» Work to be completed
Look for "Itemize the app" in the listing below, then copy exactly the line it appears in and all lines after it to the end, and nothing more.

Task input START

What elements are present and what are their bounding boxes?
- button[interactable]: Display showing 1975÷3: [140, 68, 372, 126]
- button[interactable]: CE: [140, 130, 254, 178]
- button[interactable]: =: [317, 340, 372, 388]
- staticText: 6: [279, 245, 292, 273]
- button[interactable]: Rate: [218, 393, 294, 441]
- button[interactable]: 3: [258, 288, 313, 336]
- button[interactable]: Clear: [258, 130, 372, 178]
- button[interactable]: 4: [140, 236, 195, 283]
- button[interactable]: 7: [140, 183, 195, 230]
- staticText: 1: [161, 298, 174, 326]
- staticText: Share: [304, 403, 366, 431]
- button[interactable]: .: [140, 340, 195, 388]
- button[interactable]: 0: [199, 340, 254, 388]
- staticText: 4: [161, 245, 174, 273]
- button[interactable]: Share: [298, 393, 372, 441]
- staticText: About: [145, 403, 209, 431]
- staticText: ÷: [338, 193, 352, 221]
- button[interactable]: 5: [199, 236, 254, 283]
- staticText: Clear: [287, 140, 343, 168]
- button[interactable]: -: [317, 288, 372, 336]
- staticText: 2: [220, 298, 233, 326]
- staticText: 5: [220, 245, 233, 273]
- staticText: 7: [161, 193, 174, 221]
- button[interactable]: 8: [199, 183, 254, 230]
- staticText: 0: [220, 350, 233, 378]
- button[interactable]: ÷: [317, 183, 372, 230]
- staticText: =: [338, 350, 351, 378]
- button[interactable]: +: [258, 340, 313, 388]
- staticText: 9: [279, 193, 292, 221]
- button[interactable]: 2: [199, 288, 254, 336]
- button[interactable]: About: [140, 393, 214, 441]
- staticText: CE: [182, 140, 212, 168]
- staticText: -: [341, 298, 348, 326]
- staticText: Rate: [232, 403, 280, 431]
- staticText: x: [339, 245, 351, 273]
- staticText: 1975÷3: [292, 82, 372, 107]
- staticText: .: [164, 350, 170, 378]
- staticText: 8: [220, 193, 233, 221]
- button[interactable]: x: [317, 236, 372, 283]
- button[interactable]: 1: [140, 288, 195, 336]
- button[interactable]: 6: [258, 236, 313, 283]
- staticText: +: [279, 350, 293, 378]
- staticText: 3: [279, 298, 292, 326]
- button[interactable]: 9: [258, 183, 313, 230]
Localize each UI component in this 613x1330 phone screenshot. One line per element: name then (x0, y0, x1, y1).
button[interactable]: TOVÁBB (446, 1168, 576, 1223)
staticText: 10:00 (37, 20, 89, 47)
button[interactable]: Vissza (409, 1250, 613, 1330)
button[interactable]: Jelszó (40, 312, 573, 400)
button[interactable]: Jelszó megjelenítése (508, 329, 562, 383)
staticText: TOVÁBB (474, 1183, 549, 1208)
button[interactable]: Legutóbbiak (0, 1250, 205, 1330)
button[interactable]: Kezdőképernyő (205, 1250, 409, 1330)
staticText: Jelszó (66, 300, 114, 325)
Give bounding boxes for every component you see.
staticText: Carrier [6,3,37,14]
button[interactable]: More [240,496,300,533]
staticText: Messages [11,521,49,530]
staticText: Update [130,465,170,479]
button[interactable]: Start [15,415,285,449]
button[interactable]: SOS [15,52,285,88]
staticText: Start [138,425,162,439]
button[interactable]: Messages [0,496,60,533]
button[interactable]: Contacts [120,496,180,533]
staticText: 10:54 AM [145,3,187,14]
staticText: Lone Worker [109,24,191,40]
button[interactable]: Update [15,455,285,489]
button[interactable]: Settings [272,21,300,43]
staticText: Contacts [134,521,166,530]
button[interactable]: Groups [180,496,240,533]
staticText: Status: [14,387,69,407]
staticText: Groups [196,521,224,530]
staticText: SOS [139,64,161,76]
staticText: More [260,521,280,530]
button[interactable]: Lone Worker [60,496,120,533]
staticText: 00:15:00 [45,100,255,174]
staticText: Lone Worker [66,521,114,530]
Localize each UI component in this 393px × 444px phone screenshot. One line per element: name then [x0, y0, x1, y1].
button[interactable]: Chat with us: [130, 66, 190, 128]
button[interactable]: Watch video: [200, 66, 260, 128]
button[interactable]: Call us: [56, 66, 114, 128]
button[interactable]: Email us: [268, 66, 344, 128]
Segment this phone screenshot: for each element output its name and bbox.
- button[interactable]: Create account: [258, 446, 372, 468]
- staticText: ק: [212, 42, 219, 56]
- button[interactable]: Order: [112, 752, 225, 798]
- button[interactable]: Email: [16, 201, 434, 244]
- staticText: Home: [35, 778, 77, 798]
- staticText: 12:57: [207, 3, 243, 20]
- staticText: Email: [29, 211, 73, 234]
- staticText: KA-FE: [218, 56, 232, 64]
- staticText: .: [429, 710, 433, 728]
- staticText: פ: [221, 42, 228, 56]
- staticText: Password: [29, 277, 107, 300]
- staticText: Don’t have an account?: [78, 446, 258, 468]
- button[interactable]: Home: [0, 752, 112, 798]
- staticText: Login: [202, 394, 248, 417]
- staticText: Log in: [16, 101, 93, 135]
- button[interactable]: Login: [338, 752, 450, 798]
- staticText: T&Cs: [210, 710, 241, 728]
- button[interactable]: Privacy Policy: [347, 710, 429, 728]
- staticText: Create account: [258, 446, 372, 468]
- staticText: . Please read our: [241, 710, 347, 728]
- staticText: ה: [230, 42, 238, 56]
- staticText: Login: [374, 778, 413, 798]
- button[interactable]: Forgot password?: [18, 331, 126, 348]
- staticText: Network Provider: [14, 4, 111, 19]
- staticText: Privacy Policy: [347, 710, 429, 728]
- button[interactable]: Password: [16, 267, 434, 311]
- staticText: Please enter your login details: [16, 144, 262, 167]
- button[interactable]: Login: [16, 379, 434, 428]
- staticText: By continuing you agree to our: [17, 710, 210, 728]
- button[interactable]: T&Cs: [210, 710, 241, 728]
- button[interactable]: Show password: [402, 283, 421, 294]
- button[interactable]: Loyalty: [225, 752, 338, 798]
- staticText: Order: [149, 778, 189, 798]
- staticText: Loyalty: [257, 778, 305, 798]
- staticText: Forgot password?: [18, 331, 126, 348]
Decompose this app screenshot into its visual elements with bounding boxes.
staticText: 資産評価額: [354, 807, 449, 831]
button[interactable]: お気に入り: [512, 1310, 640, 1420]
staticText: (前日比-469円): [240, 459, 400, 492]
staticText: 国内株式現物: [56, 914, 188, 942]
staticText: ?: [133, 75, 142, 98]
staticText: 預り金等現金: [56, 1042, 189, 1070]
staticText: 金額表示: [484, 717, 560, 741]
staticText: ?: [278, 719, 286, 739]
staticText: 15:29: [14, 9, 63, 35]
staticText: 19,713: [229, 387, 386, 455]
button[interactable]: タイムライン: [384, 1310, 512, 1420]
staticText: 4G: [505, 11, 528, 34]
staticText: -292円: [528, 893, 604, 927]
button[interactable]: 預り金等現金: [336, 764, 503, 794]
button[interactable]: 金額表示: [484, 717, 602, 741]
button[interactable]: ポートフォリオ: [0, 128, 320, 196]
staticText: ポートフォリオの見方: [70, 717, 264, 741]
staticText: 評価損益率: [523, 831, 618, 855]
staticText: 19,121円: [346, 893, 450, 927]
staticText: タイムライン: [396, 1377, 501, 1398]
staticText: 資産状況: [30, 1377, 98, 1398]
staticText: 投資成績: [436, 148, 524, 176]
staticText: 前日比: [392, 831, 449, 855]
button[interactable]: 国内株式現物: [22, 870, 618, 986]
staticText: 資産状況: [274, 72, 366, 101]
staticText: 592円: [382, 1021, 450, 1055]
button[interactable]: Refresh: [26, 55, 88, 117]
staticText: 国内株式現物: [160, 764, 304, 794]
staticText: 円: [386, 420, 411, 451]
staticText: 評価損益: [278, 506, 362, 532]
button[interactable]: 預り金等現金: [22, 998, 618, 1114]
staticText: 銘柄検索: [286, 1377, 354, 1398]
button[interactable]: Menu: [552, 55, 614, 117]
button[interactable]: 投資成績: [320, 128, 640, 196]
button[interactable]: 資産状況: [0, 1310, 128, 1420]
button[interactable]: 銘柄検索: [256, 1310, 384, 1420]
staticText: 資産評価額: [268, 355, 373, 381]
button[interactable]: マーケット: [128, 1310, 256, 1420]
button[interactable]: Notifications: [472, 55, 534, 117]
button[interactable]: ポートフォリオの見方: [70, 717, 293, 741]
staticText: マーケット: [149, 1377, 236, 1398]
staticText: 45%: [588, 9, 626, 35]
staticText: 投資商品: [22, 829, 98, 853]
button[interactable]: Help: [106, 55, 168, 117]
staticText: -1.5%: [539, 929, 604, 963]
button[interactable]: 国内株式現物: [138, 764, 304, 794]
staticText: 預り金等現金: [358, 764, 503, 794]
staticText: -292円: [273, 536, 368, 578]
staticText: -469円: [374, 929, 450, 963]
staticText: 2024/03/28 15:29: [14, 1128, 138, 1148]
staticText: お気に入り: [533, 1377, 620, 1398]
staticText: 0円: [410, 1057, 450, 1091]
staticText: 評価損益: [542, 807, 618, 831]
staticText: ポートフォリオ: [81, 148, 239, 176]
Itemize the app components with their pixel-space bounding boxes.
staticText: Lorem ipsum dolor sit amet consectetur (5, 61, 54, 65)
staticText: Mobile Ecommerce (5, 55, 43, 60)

Task input END

» Expected answer
Itemize the app components with their pixel-space bounding boxes.
staticText: Lorem ipsum dolor sit amet consectetur (5, 61, 54, 65)
staticText: Mobile Ecommerce (5, 55, 43, 60)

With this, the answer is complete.